If you go to one of the periodic anti-globalization tantrums of the Left, one of the gripes you will hear is that globalization means “American cultural hegemony.” That is, when “we” build McDonald’s restaurants or sell designer jeans in culturally different nations, we’re guilty of undermining, if not destroying, the indigenous culture. Culturecide is nearly as bad as genocide, and we had better stop it!

The protesters have never thought deeply about the relationship between culture and trade (for that is all globalization comes down to — ever-widening trade), but Tyler Cowen certainly has. In his latest book, the George Mason University economics professor carefully analyzes the impact of globalization on culture and finds that, as Schumpeter said of the process of competition generally, it’s a case of creative destruction. When the people of Culture A encounter the range of arts, products, technologies and so forth of Culture B, they may end up abandoning some aspects of their culture for things they prefer from Culture B. But those choices should not be lamented, Cowen argues.

He begins with a crucial insight: “Individuals who engage in cross-cultural exchange expect those transactions to make them better off, to enrich their cultural lives, and to increase their menu of choice. Just as trade typically makes countries richer in material terms, it tends to make them culturally richer as well.” We are used to hearing the antiglobalist crowd rant about “cultural domination,” but the spread of cultural influence is not a case of “ours” somehow taking over “theirs.” It is a matter of individual actions. If Chinese teen-agers like listening to Western pop music rather than traditional Chinese music, for example, that isn’t domination. It’s peaceful change.

Cross-cultural exchanges, Cowen points out, have the effect of increasing diversity within cultures while at the same time decreasing diversity among cultures. Using the example above, when Chinese add American pop music to their cultural mix, they now enjoy a wider range of choices. However, in doing so, the difference between Chinese and American cultures has decreased. That bothers some cultural “purists,” who think it akin to species extinction when “we” start to contaminate the “authentic” cultures in other parts of the world.

Cowen treats the cultural purist position with disdain. First of all, there aren’t really any pure cultures. With many interesting illustrations, he demonstrates that what we may think of as authentic native cultures are the products of considerable cross-cultural exchange, usually having taken place long before people were paying attention to the phenomenon. Consider the steel drum music that is associated with Trinidad. Where did the steel drums come from? The answer is that American military forces brought many with them during World War II. The “authentic” music of Trinidad was based on bamboo percussion, which the Trinidadians happily abandoned when American steel drums became plentiful.

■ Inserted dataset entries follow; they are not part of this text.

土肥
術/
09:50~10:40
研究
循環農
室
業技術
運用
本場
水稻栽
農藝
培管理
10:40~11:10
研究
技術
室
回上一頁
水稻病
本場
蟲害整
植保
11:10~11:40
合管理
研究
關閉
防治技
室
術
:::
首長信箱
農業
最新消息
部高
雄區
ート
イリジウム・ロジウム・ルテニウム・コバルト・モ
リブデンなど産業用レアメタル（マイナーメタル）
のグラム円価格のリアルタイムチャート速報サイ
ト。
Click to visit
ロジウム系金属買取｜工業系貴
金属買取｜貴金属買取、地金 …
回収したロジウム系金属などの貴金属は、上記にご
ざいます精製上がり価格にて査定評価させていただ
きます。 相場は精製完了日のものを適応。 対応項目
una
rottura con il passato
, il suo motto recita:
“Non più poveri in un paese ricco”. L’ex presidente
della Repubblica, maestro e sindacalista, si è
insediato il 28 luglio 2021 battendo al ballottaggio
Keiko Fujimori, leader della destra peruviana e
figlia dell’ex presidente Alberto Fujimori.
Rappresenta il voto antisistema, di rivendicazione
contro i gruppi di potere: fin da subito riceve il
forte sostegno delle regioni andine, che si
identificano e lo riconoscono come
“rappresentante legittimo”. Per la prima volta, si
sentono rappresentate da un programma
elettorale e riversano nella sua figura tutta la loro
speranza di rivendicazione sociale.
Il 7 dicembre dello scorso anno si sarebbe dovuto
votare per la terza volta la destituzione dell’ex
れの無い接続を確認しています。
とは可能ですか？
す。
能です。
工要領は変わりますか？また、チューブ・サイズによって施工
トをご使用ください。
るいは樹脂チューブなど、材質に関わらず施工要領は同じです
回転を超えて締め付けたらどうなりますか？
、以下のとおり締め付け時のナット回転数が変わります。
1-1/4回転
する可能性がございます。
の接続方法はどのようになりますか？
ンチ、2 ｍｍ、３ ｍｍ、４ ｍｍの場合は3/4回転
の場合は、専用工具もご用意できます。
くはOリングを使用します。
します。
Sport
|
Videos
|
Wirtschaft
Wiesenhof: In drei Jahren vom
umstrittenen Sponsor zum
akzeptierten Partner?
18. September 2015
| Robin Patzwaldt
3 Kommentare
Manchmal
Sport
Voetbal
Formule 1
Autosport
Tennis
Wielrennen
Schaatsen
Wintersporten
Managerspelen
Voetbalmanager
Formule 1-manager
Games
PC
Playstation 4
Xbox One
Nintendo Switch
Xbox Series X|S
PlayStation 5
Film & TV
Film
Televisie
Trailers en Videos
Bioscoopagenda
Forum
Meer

Similarly, Cowen points out that Navaho weavers hardly have a culturally pure product. Their dazzling geometric designs were not indigenous to the Navaho culture, but were borrowed from the ponchos of Spanish shepherds living in northern Mexico, designs which the Spanish had adapted from the Moors. Moreover, once machine-spun yarn and chemical dyes became available, the Navaho eagerly experimented with and began using them.

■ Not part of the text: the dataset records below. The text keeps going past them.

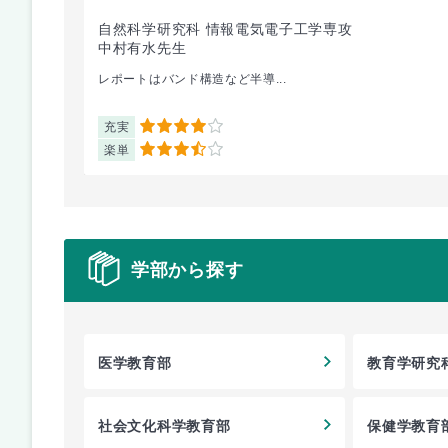
自然科学研究科 情報電気電子工学専攻
中村有水先生
レポートはバンド構造など半導...
充実
4
楽単
3.5
学部から探す
医学教育部
教育学研究
社会文化科学教育部
保健学教育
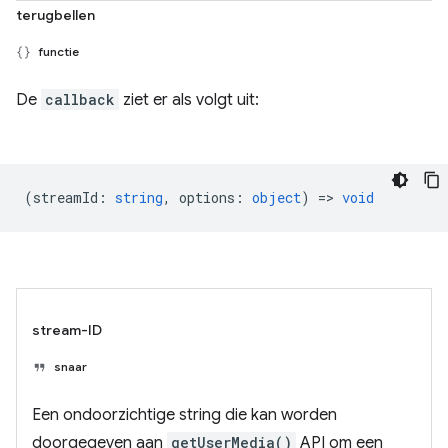
terugbellen
functie
De
callback
ziet er als volgt uit:
(
streamId
:
string
,
options
:
object
) =>
void
stream-ID
snaar
Een ondoorzichtige string die kan worden
doorgegeven aan
getUserMedia()
API om een ​​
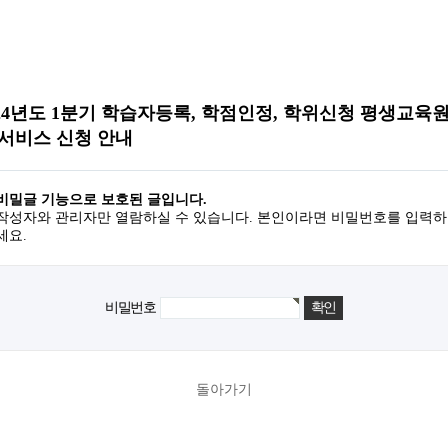
024년도 1분기 학습자등록, 학점인정, 학위신청 평생교육원
 서비스 신청 안내
비밀글 기능으로 보호된 글입니다.
작성자와 관리자만 열람하실 수 있습니다. 본인이라면 비밀번호를 입력하
세요.
비밀번호
돌아가기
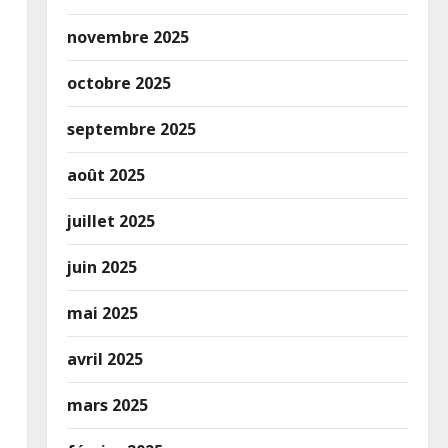
novembre 2025
octobre 2025
septembre 2025
août 2025
juillet 2025
juin 2025
mai 2025
avril 2025
mars 2025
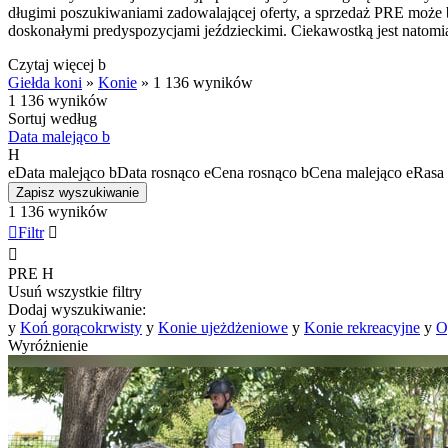
długimi poszukiwaniami zadowalającej oferty, a sprzedaż PRE może by
doskonałymi predyspozycjami jeździeckimi. Ciekawostką jest natomi
Czytaj więcej
b
Giełda koni
»
Konie
»
1 136 wyników
1 136 wyników
Sortuj według
Data malejąco
b
H
e
Data malejąco
b
Data rosnąco
e
Cena rosnąco
b
Cena malejąco
e
Rasa 
Zapisz wyszukiwanie
1 136 wyników

Filtr


PRE
H
Usuń wszystkie filtry
Dodaj wyszukiwanie:
y
Koń gorącokrwisty
y
Konie ujeżdżeniowe
y
Konie rekreacyjne
y
O
Wyróżnienie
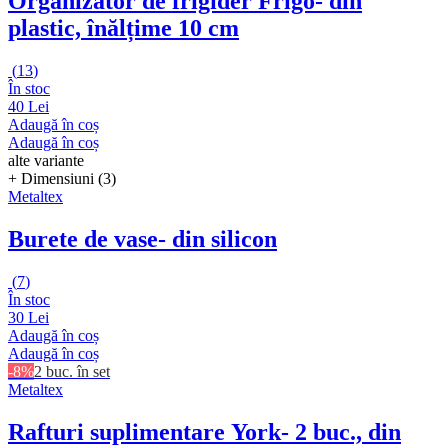
Organizator de frigider Frigo
- din
plastic, înălțime 10 cm
(
13
)
În stoc
40 Lei
Adaugă în coș
Adaugă în coș
alte variante
+ Dimensiuni (3)
Metaltex
Burete de vase
- din silicon
(
7
)
În stoc
30 Lei
Adaugă în coș
Adaugă în coș
-8%
2 buc. în set
Metaltex
Rafturi suplimentare York
- 2 buc., din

So the notion that there are “authentic” cultures turns out to be erroneous. But even if we arbitrarily denominate the current cultures of China, Trinidad, the Navaho, etc. as “pure,” so what? Does it follow that Western antiglobalists are doing those people a favor in trying to protect them against contamination from Western influences? Cowen has no patience for that argument, writing that “poorer societies should not be required to serve as diversity slaves.” That’s what the elitist position comes down to. People in all those exotic places with their quaint, “authentic” cultures should be denied the opportunity to adopt aspects of Western culture that they would like, in order that some elitists can bask in the warm glow of knowing that they have helped protect against the ravages of capitalism.

Besides its resounding call for a laissez-faire approach to culture, Creative Destruction has a delightful side dish for the reader: some embarrassing truths about one of the most overrated men of the 20th century, namely Gandhi. Gandhi railed against Indian purchases of British textiles, calling them “defiling,” and “our greatest outward pollution.” He insisted that Indians, no matter how poor, to burn their foreign garments. Evidently, Gandhi regarded Indian weaving as “authentic” and foreign textiles as somehow a desecration of Indian culture. Cowen has sport in pointing out that “Western technologies provided critical pieces of the economic network behind Indian handweaving.” Gandhi comes off like a cranky authoritarian.

Antiglobalist windbags need “issues” to grumble about. The supposed destruction of native cultures is one of those issues. Thanks to Tyler Cowen for showing that it’s nothing but hot air.